Há um ano tomámos conhecimento de que Luis Sepúlveda, que tinha estado nas Correntes d’Escritas na Póvoa de Varzim, estava infectado com o novo coronavírus. Viria a falecer em meados de Abril com apenas 70 anos e para quem gostava do homem e dos seus livros, foi um choque e uma grande tristeza. Ainda tenho por ler alguns dos seus livros e este ano, quando seleccionei os livros que iria ler, fui buscar um deles e, no “sorteio” dos 27 títulos a ler este ano, tirei o papelinho que dizia “Palavras em Tempos de Crise”.

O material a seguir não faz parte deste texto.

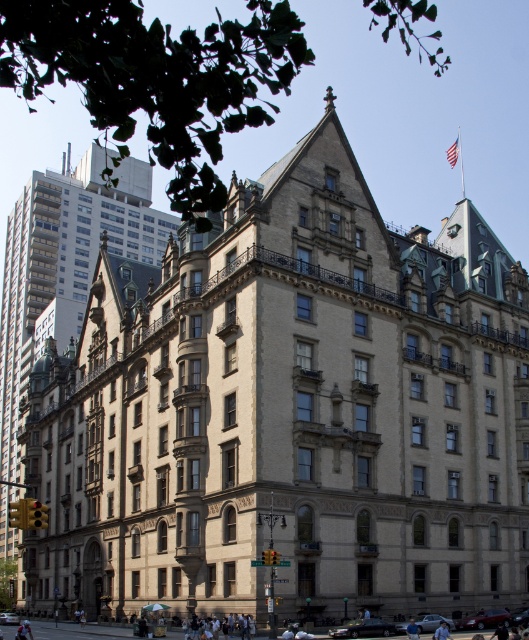 You are standing on the street in front of the grand building. There are two points marked on the building facade. One is at coordinate point [53,180] and the other is at point [4,618]. Which point is closer to you?

Point [53,180] is further to the viewer than point [4,618], so the point closer to you is point [4,618].

You are a delivery person trying to park your delivery van, which is 2 meters tall, in a parking spot near the shiny black sedan at lower center and the silver metallic sedan at lower center. Based on their heights, which sedan should you avoid parking next to to prevent damaging your van?

The shiny black sedan at lower center has a greater height compared to the silver metallic sedan at lower center. Therefore, you should avoid parking next to the shiny black sedan at lower center to prevent damaging your van.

Não sei se foi o facto de “Rosas de Atacama” ter sido um dos primeiros livros que li de Sepúlveda, esse livro sempre teve um lugar muito especial no meu coração. Mal comecei a ler “Palavras em Tempos de Crise”, percebi que a estrutura era parecida: pequenos artigos, experiências e reflexões pessoais.

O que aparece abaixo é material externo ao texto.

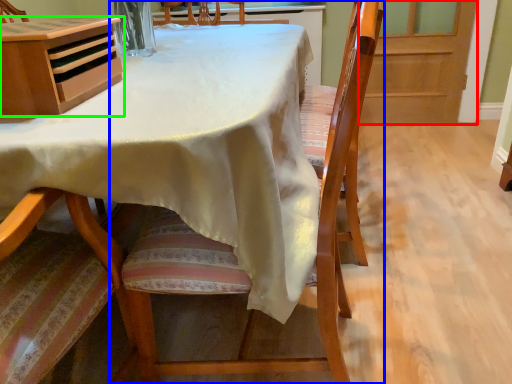 Question: Considering the real-world distances, which object is closest to screen door (highlighted by a red box)? chair (highlighted by a blue box) or cabinetry (highlighted by a green box).

Choices:
 (A) chair
 (B) cabinetry

Answer: (A) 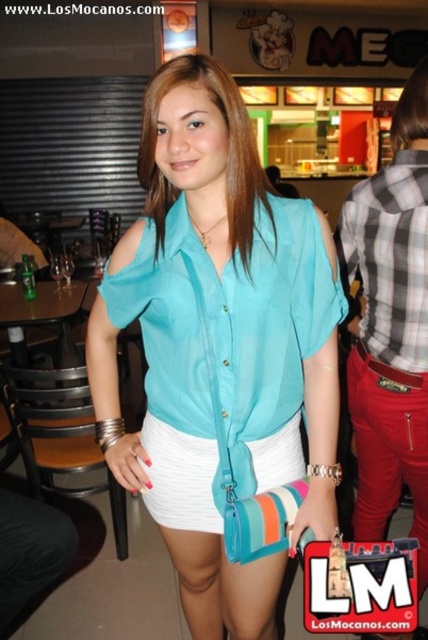 Looking at this image, is matte blue blouse at center positioned behind plaid fabric shirt at right?

That is False.

From the picture: Between matte blue blouse at center and plaid fabric shirt at right, which one appears on the right side from the viewer's perspective?

Positioned to the right is plaid fabric shirt at right.

Who is more distant from viewer, (219,605) or (425,259)?

Point (219,605)

The image size is (428, 640). In order to click on matte blue blouse at center in this screenshot , I will do `click(219, 340)`.

Is point (407, 262) positioned in front of point (412, 176)?

Yes.

Which is behind, point (416, 369) or point (401, 168)?

Positioned behind is point (416, 369).

The height and width of the screenshot is (640, 428). Find the location of `plaid fabric shirt at right`. plaid fabric shirt at right is located at coordinates (391, 324).

Find the location of a particular element. The height and width of the screenshot is (640, 428). plaid fabric shirt at right is located at coordinates (391, 324).

Can you confirm if matte blue blouse at center is positioned to the left of plaid cotton shirt at right?

Correct, you'll find matte blue blouse at center to the left of plaid cotton shirt at right.

Who is shorter, matte blue blouse at center or plaid cotton shirt at right?

Standing shorter between the two is plaid cotton shirt at right.

Where is `matte blue blouse at center`? This screenshot has height=640, width=428. matte blue blouse at center is located at coordinates (219, 340).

Embora abarcando temas muito diversos, o facto de ter sido escrito em 2012, quando Espanha, Portugal e tantos outros países sobreviviam debaixo do garrote do défice e da dívida e os governos se baixavam na vassalagem aos mercados e aos poderes da finança, faz com que muitos dos artigos deste “Palavras em Tempos de Crise” sejam verdadeiros manifestos de um homem de esquerda que não poupa Aznar, Rajoy, Felipe González e outros, que permitiram que as consequências da corrupção, da especulação imobiliária e a miragem de dinheiro fácil com o turismo desabassem sobre os povos, para pagarem os desmandos de desgovernações sucessivas. Sepúlveda, o andarilho que escolheu as Astúrias como segunda pátria, não esquece neste livro os mineiros e as suas greves prolongadas e corajosas, lembrando também os mineiros chilenos e as suas lutas. A sua escrita, vincadamente militante e poderosa, usa expressões como “solidariedade de classe” em contraponto aos eufemismos com que os governantes vassalos tentam adocicar a luta de classes que não morreu. Por isso, Sepúlveda fala do peso do Sul em todos os seus livros, porque como escritor tem um compromisso de dar voz aos que não têm voz, sejam os emigrantes, os oprimidos, os mineiros explorados, lembrando aquela visita que fez ao campo de extermínio de Bergen Belsen onde, junto a um dos fornos crematórios leu a seguinte inscrição: “Eu estive aqui e ninguém contará a minha história.”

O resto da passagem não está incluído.